__Data shown__

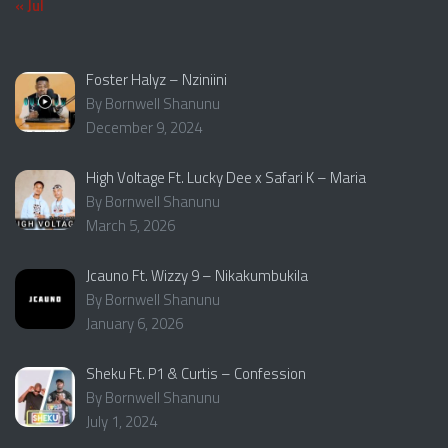
« Jul
Foster Halyz – Nziniini
By Bornwell Shanunu
December 9, 2024
High Voltage Ft. Lucky Dee x Safari K – Maria
By Bornwell Shanunu
March 5, 2026
Jcauno Ft. Wizzy 9 – Nikakumbukila
By Bornwell Shanunu
January 6, 2026
Sheku Ft. P1 & Curtis – Confession
By Bornwell Shanunu
July 1, 2024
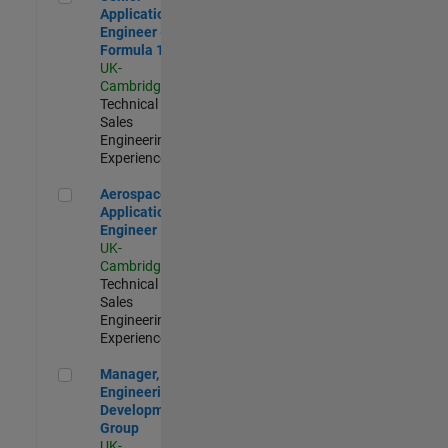
Application
Engineer -
Formula 1™
UK-
Cambridge
|
Technical
Sales
Engineering |
Experienced
Aerospace Application Engineer
Aerospace
Application
Engineer
UK-
Cambridge
|
Technical
Sales
Engineering |
Experienced
Manager, UK Engineering Development Group
Manager, UK
Engineering
Development
Group
UK-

__Brief__
Every entry above should be returned exactly, with no images included.

__Output below__
« Jul
Foster Halyz – Nziniini
By Bornwell Shanunu
December 9, 2024
High Voltage Ft. Lucky Dee x Safari K – Maria
By Bornwell Shanunu
March 5, 2026
Jcauno Ft. Wizzy 9 – Nikakumbukila
By Bornwell Shanunu
January 6, 2026
Sheku Ft. P1 & Curtis – Confession
By Bornwell Shanunu
July 1, 2024
Application
Engineer -
Formula 1™
UK-
Cambridge
|
Technical
Sales
Engineering |
Experienced
Aerospace Application Engineer
Aerospace
Application
Engineer
UK-
Cambridge
|
Technical
Sales
Engineering |
Experienced
Manager, UK Engineering Development Group
Manager, UK
Engineering
Development
Group
UK-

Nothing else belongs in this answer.